Related Documentation

• SSH/GPG setup: CONTRIBUTING.md
• Backup procedures: DISASTER_RECOVERY.md
• Performance tuning: PERFORMANCE_TUNING.md
• PostgreSQL integration: PostgreSQL

HashiCorp Vault

Purpose: Centralized secrets management and encryption as a service.

Configuration:

• Storage backend: File (persistent across restarts)
• Seal type: Shamir (3 of 5 keys required to unseal)
• Auto-unseal: Enabled on container start (see Vault Auto-Unseal)
• UI: Enabled at http://localhost:8200/ui

Key Features:

• Secrets Management: Store API keys, passwords, certificates
• Dynamic Secrets: Generate database credentials on-demand
• Encryption as a Service: Encrypt/decrypt data via API
• Audit Logging: Track all secret access
• Policy-Based Access: Fine-grained permissions

File Locations:

~/.config/vault/keys.json        # 5 unseal keys
~/.config/vault/root-token       # Root token for admin access

⚠️ CRITICAL: Backup these files!
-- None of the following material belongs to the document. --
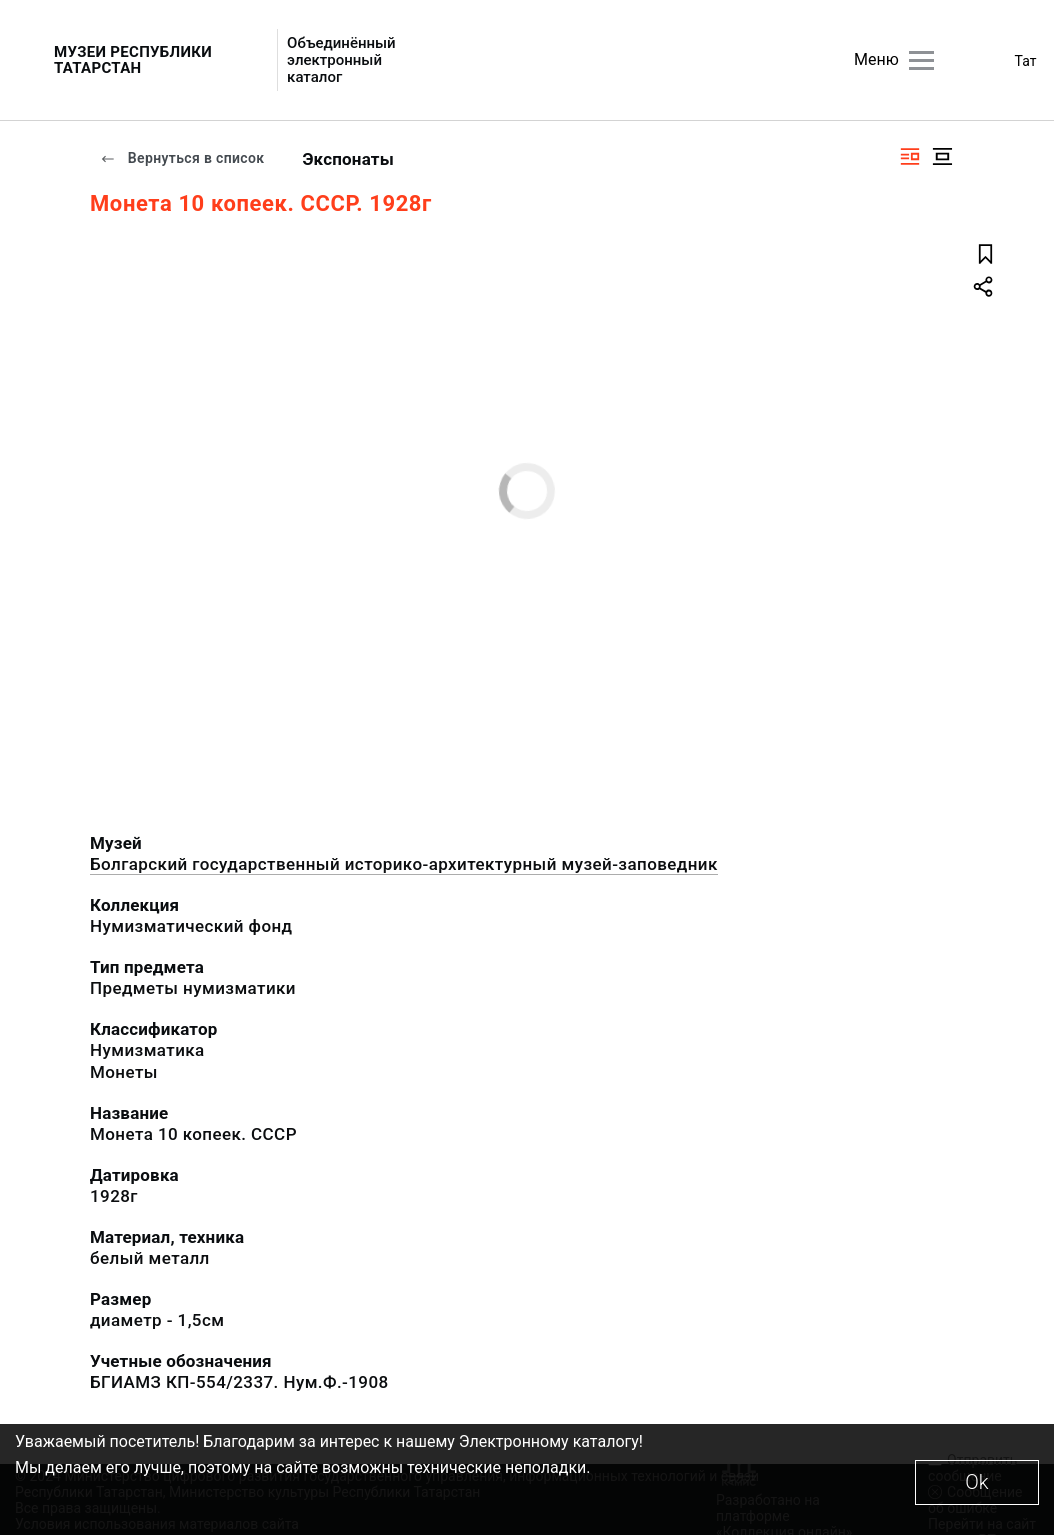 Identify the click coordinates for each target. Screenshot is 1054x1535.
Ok (976, 1482)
Cannot be recovered if lost.

Access Vault:

# Set environment
export VAULT_ADDR=http://localhost:8200
export VAULT_TOKEN=$(cat ~/.config/vault/root-token)

# Check status
vault status

# List secrets
vault kv list secret/

# Store secret
vault kv put secret/myapp/config api_key=123456

# Retrieve secret
vault kv get secret/myapp/config

# Use management script
./devstack.sh vault-status
./devstack.sh vault-token

Vault Workflow:

1. Container starts → Vault server starts sealed
2. Auto-unseal script waits for Vault to be ready
3. Script reads ~/.config/vault/keys.json
4. Script POSTs 3 of 5 unseal keys to /v1/sys/unseal
5. Vault unseals and becomes operational
6. Script sleeps indefinitely (zero CPU overhead)

See Vault Auto-Unseal for detailed information.